When arguing against investing in the development of CDR solutions today, CDR’s opponents frequently cite the fact that our society still emits billions of tons of GHGs into the atmosphere. CDR, opponents argue, costs more than many GHG emission mitigation strategies, and removing a given quantity of GHGs from the atmosphere has the same effect on atmospheric CO2 concentrations as not emitting that same quantity of GHGs. If CDR achieves the exact same impact as GHG emission mitigation strategies, why would we bother pursuing CDR when we could focus our efforts on less-expensive alternatives that achieve the same goal?
There are several reasons that, despite CDR’s lack of short-term cost-effectiveness, I think it makes sense to pursue developing CDR solutions:
1. CDR might take a lot of development before it is more affordable — starting that process now will help us scale CDR more cost-effectively when it is needed in the future.

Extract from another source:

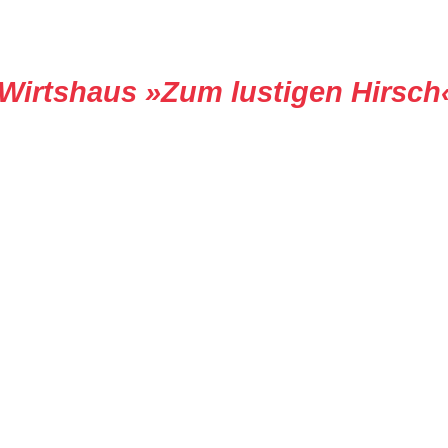
Wirtshaus »Zum lustigen Hirsch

As long as the world expects that it will only need to reduce (not eliminate or reverse) GHG emissions to prevent significant climate change, the case for investing in CDR today is not very strong. But if we need to both stop emitting GHGs and sequester some of the CO2 that we have already emitted, then CDR will be necessary at some point in the future.
If CDR is necessary, it will be important to have affordable CDR options, which will potentially take a significant amount of time to develop. Take solar energy for example, which has taken some 35+ years to just become cost-competitive with other sources of energy in some (but not all) locations:
Given that solar energy businesses share many characteristics with CDR solutions (capital intensive, commoditized market, heavily regulated, etc.), it is reasonable to conjecture that CDR will also take decades of innovation to become more affordable.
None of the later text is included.